Example: you managed to accumulate a nice stack early by catching hands against LAGs overplaying their hands. You then get moved to a really tight table. Slowplaying/letting them bet their hands won't get you as much chips.

TheBlueMonster
09-26-2005, 01:13 PM
[ QUOTE ]
2) Don't bluff. Dear god, don't bluff. Even the most minor tricks won't work on these people unless you've seen them lay down hands before.

[/ QUOTE ]
my correction: don't bluff much. If you have a good read on someone you can bluff them. If not, then stick with actual hands.

FishInAPhoneBooth
09-26-2005, 01:50 PM
Adopt a "AK nice tournament." By that I mean don't be afraid to get all your $$$ in when a favorable situation arises. How often are you all-in with something like a pair and a flush draw a la classic Super System?

09-26-2005, 03:48 PM
Probably a major problem with my play early is that I am not aggressive enough.
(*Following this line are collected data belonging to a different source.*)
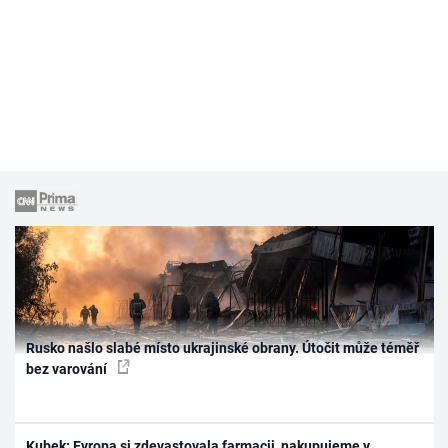
Rusko našlo slabé místo ukrajinské obrany. Útočit může téměř
bez varování
Kubek: Evropa si zdevastovala farmacii, nakupujeme v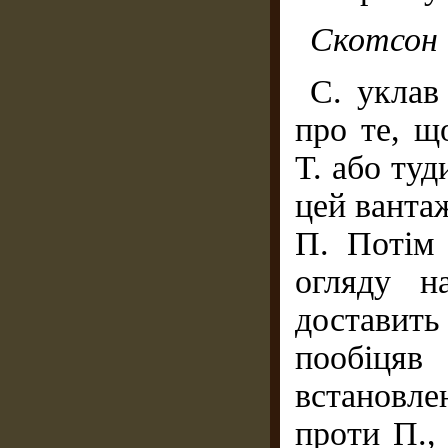
Скотсон 
С. уклав
про те, щ
Т. або туд
цей вантаж
П. Потім 
огляду н
доставить
пообіц
встановл
проти П.,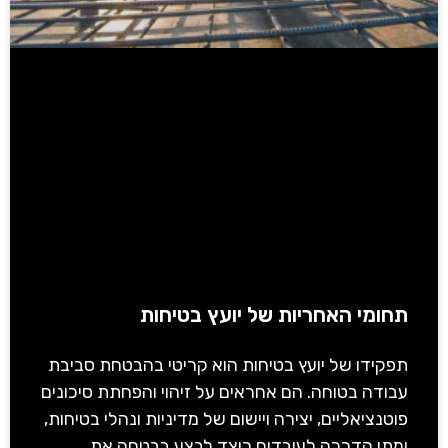
תחומי האחריות של יועץ בטיחות
תפקידו של יועץ בטיחות הוא קריטי בהבטחת סביבת
עבודה בטוחה. הם אחראים על זיהוי והפחתת סיכונים
פוטנציאליים, יצירה ויישום של מדיניות ונהלי בטיחות,
ומתן הדרכה לעובדים כיצד לבצע בבטחה את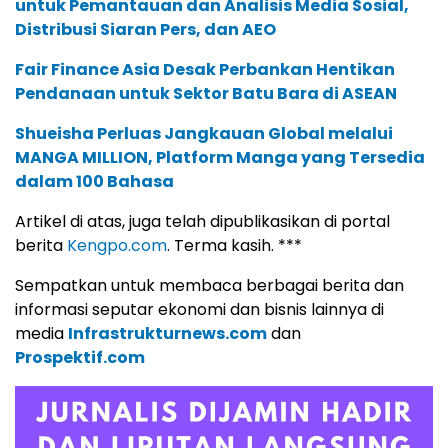
untuk Pemantauan dan Analisis Media Sosial,
Distribusi Siaran Pers, dan AEO
Fair Finance Asia Desak Perbankan Hentikan
Pendanaan untuk Sektor Batu Bara di ASEAN
Shueisha Perluas Jangkauan Global melalui
MANGA MILLION, Platform Manga yang Tersedia
dalam 100 Bahasa
Artikel di atas, juga telah dipublikasikan di portal
berita
Kengpo.com
. Terma kasih. ***
Sempatkan untuk membaca berbagai berita dan
informasi seputar ekonomi dan bisnis lainnya di
media
Infrastrukturnews.com
dan
Prospektif.com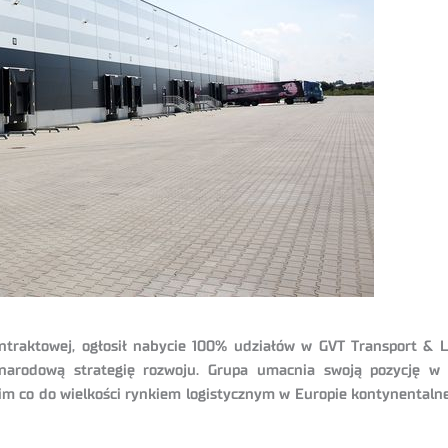
kontraktowej, ogłosił nabycie 100% udziałów w GVT Transport & L
zynarodową strategię rozwoju. Grupa umacnia swoją pozycję w 
cim co do wielkości rynkiem logistycznym w Europie kontynentalnej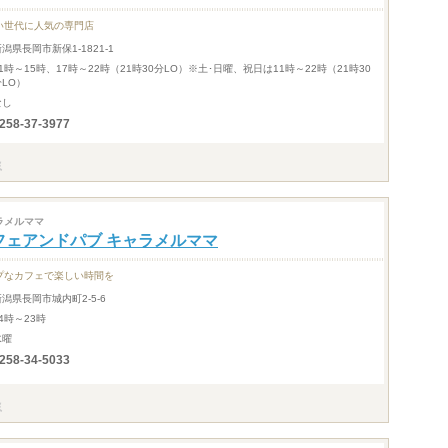
い世代に人気の専門店
新潟県長岡市新保1-1821-1
11時～15時、17時～22時（21時30分LO）※土･日曜、祝日は11時～22時（21時30
分LO）
なし
258-37-3977
ラメルママ
フェアンドパブ キャラメルママ
プなカフェで楽しい時間を
新潟県長岡市城内町2-5-6
4時～23時
水曜
258-34-5033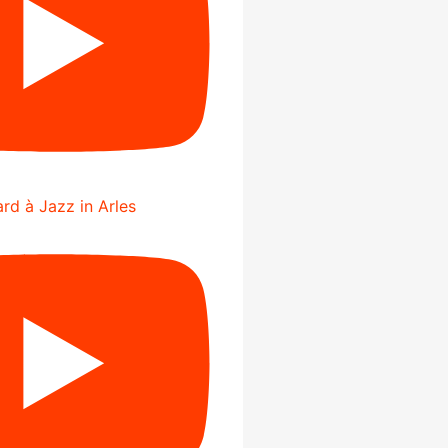
rd à Jazz in Arles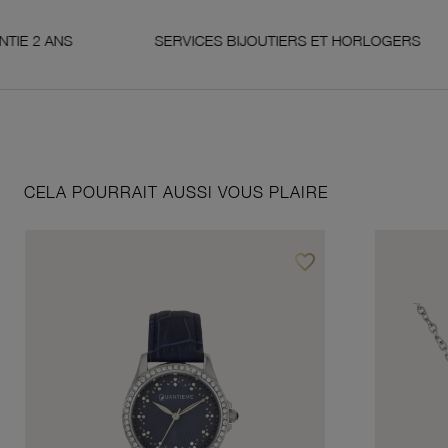
ANS
SERVICES BIJOUTIERS ET HORLOGERS
CELA POURRAIT AUSSI VOUS PLAIRE
favorite_border
Ajouter à vos favoris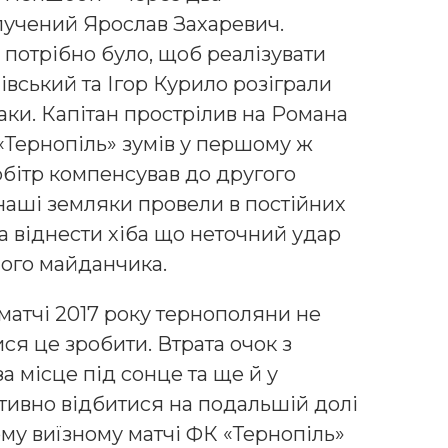
лучений Ярослав Захаревич.
потрібно було, щоб реалізувати
вський та Ігор Курило розіграли
аки. Капітан прострілив на Романа
«Тернопіль» зумів у першому ж
рбітр компенсував до другого
і наші земляки провели в постійних
а віднести хіба що неточний удар
ного майданчика.
матчі 2017 року тернополяни не
ся це зробити. Втрата очок з
 місце під сонце та ще й у
ивно відбитися на подальшій долі
му виїзному матчі ФК «Тернопіль»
Granted, different situations arise, but if its early in a MTT, it's possible I don't value top pair highly enough. (Does Super System cover this well?)

Here is a hypothetical situation that probably all of you have gone through, but would help to get me starting to think:

Say it is early in the tournament. stacks are about even and i limp in middle position with 7 8 hearts. and the flop comes with two hearts( As Th 2h). i havent committed much to the pot yet, but after i check/call/raise, there is a lot of action behind me and say two people end up all in ahead of me. Its early, no reads, good chance to triple up or get out? Or am i missing something? Sorry if this is a stupid question.

and thanks for responses

09-26-2005, 04:21 PM
I have placed first and had many ITM's in the micro MTT's with my strategy.

When you play these you will notice alot of times, the pots have alot of limpers in them. THere are usually alot of passive players. I suggest you take advantage of this by playing borderline hands on the cheap. Sleeper hands are usually what gave me the most chips early on. For example,i limped with 64s in late position along with 4 other players, flop gave me 2 pair and had an overcard,i checked knowing someone had to have the overcard, and i was right. i was able to double up easy because they did not suspect my hand.

This strategy would work in the higher buy-in MTT's, but its hard to find spots where it is cheap to go in with a hand like this.

I since stopped playing micro MTT's because of the very long time it takes and the little reward in the end, compared to the higher buy-in tourneys. It's good practice nonetheless and gives you a nice rush of confindence.